What are your priorities for the next three years?
I’ll be working towards the continued growth of our tourism sector – the Gold Coast’s biggest employer. The Coalition has delivered record growth in our tourism industry, and I want to make sure we capitalise on new investment and increased visitor numbers in our region. Tourism is already Australia’s largest service exporter. On current trends, spending by international tourists will overtake our coal exports this year to be second only to iron ore exports. Tourism has been identified as one of five ‘super sectors’ to drive Australia’s prosperity into the future. I’ll be working to ensure we maximise this opportunity to drive economic growth for the city’s small businesses.

What do you love about the Gold Coast?
Everything! The people, the places and the picturesque surrounds we live in. We’re blessed to live in the best part of the country, and I reckonthe world. From our beautiful beaches to the lush rainforest in the hinterland and everything in between the Coast is such a magic place. The only thing better than our beautiful surrounds are the people who the call the Coast home.

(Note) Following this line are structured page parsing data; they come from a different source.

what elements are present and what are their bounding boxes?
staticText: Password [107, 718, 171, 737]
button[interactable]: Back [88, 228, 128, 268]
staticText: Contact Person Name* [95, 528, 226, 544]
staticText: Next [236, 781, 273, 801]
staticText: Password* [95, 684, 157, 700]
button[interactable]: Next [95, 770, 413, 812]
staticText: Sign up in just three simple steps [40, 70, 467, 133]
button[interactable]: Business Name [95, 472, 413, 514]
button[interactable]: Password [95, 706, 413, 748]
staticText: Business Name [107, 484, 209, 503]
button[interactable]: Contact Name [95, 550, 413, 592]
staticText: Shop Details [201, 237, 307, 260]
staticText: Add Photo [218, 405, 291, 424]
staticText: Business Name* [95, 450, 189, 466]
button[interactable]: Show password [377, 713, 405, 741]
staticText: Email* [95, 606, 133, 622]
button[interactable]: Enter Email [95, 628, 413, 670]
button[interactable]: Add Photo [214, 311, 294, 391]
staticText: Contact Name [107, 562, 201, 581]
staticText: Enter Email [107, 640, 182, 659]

How can we make the most of the next few years, as we build momentum towards the Commonwealth Games in 2018?
We need to make sure our small business sector is supported and thriving. Without a doubt, it’s our small businesses that will shine during the Commonwealth Games, and will ensure the Gold Coast leaves a lasting impression on all of our visitors. Small businesses need to be in a position to take advantage of the many opportunities that will come with the Games – in the lead up, during and after the event. I have a very strong track record of standing up the city’s small business sector – it is the beating heart of our economy. If our tourism industry is firing and our small business owners are supported and given every opportunity to grow their businesses, the Gold Coast has a lot to gain from the Commonwealth Games.

How do you like to spend your downtime?
With my family. I’ve got two young boys so when I’m not working you’ll find me down the beach with them.